La estrella de la suerte
Si os pregunto por dónde entraban Luke Skywalker y la flota rebelde a acabar con la Estrella de la Muerte, ¿dónde señalaríais? Exacto: a la trinchera central. No quiero hacerme el chulo: yo habría hecho lo mismo. Sin embargo, estamos todos profundamente equivocados: la trinchera que lleva a la explosión final del arma definitiva va de norte a sur, no de este a oeste, y hay varias pruebas para respaldarlo.
La primera y más importante, es que literalmente vemos cómo es la trinchera central cuando llega el Halcón Milenario... Y es enorme. Tan grande, que caben varios hangares con un buen puñado de naves cada uno: no es el sitio estrecho por el que se mete Luke, sino el centro de operaciones de toda la Estrella de la Muerte. Es imposible que se colara ahí sin ser detectado y neutralizado de manera inmediata.

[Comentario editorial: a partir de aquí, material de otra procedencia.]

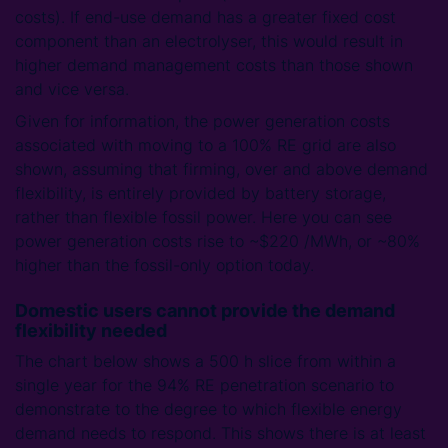
costs). If end-use demand has a greater fixed cost
component than an electrolyser, this would result in
higher demand management costs than those shown
and vice versa.
Given for information, the power generation costs
associated with moving to a 100% RE grid are also
shown, assuming that firming, over and above demand
flexibility, is entirely provided by battery storage,
rather than flexible fossil power. Here you can see
power generation costs rise to ~$220 /MWh, or ~80%
higher than the fossil-only option today.
Domestic users cannot provide the demand
flexibility needed
The chart below shows a 500 h slice from within a
single year for the 94% RE penetration scenario to
demonstrate to the degree to which flexible energy
demand needs to respond. This shows there is at least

Pero hay un dato más que lo respalda: la propia película, cuando el ejército rebelde muestra cómo será el ataque, enseña en pantalla una representación de la nave en un ahora vetusto 3D... y se ve perfectamente que el ataque debe ser en vertical, y no en horizontal. Pero, ¿por qué estamos todos equivocados, entonces, incluidos varios trabajadores de ILM? Bueno, hay diferentes teorías, pero personalmente culpo al propio diseño de la nave: es tan icónico y tan perfecto que es difícil imaginar que hay otros huecos aparte de la trinchera central. Y así estamos, 49 años después, aún preguntandonos cómo se nos pasó por alto.